2.2. Davranışsal Niyet

Davranışsal niyetler, müşterinin ürüne veya ürünün nihai kullanıcısına ulaşmasını sağlayan işletme / işletmelere yönelik geribildirimine ilişkin tutumlarını kapsamaktadır. Böylelikle hizmetleri deneyimleme sonrasında müşterinin yaşadığı hizmet deneyimini mutlulukla başkalarına aktarması, aldığı hizmeti başkalarına tavsiye etmesi, aldığı hizmeti tekrar satın alma niyeti içerisinde olması ve genel olarak memnuniyetini ifade etmesi olumlu yönde davranışsal niyetini ortaya koymaktadır. Dolayısıyla müşterinin davranışlarına yönelik sıralanan bu niyetler, “davranışsal niyet boyutları” olarak literatürde ifade edilmektedir (Zeithaml vd.,1996: ; Güven, 2012; Varol, 2015:35).

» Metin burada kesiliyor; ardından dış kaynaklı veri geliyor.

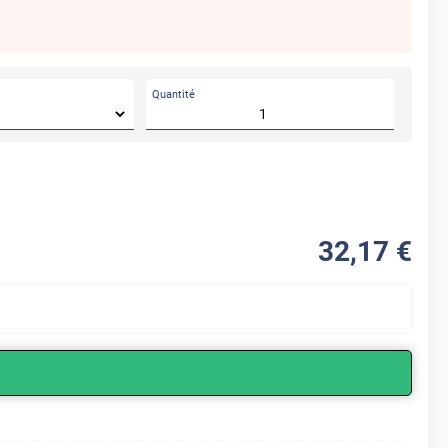
Quantité
32
,17
€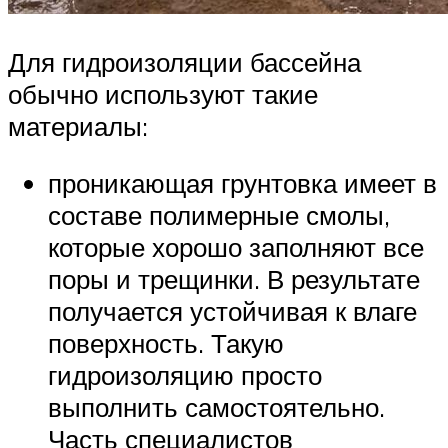
Для гидроизоляции бассейна
обычно используют такие
материалы:
проникающая грунтовка имеет в
составе полимерные смолы,
которые хорошо заполняют все
поры и трещинки. В результате
получается устойчивая к влаге
поверхность. Такую
гидроизоляцию просто
выполнить самостоятельно.
Часть специалистов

Davranışsal niyet, bir davranışı gerçekleştirmek için bireyin istemlerinin ve çabalarının göstergesidir (Ma vd., 2005: 387). Literatürdeki davranışsal niyet kavramı, daha çok müşterilerin hizmet aldıktan sonra hizmetle ilgili düşünceleri ışığında yapacakları davranışları kapsamaktadır. Lin ve Hiesh’e (2007: 1598) göre davranışsal niyet, müşterilerin organizasyondan hizmet almaya devam edeceklerinin veya organizasyonu terk edeceklerinin bir göstergesidir. Zeithaml ve Bitner (2003) davranışsal niyetler hakkında yaptıkları çalışma ile müşterilerin, kendilerine hizmet sağlayan işletmelerin yeteneklerinden tatmin oldukları durumunda, şirket hakkında pozitif düşünceler besleyip, şirketi diğer müşterilere tavsiye edeceğini, şirkete bağlı kalacağını veya şirket için daha çok harcama yapacağını ortaya koymuştur. Liu vd. (2005: 289) ise yaptıkları çalışmada davranışsal niyetin boyutlarını ortaya koyarak; bu boyutları tekrar satın alma, yeniden ziyaret etme, başkalarına tavsiye etme ve pozitif gözlemler olarak sıralamışlardır (Özmısır, 2015:25).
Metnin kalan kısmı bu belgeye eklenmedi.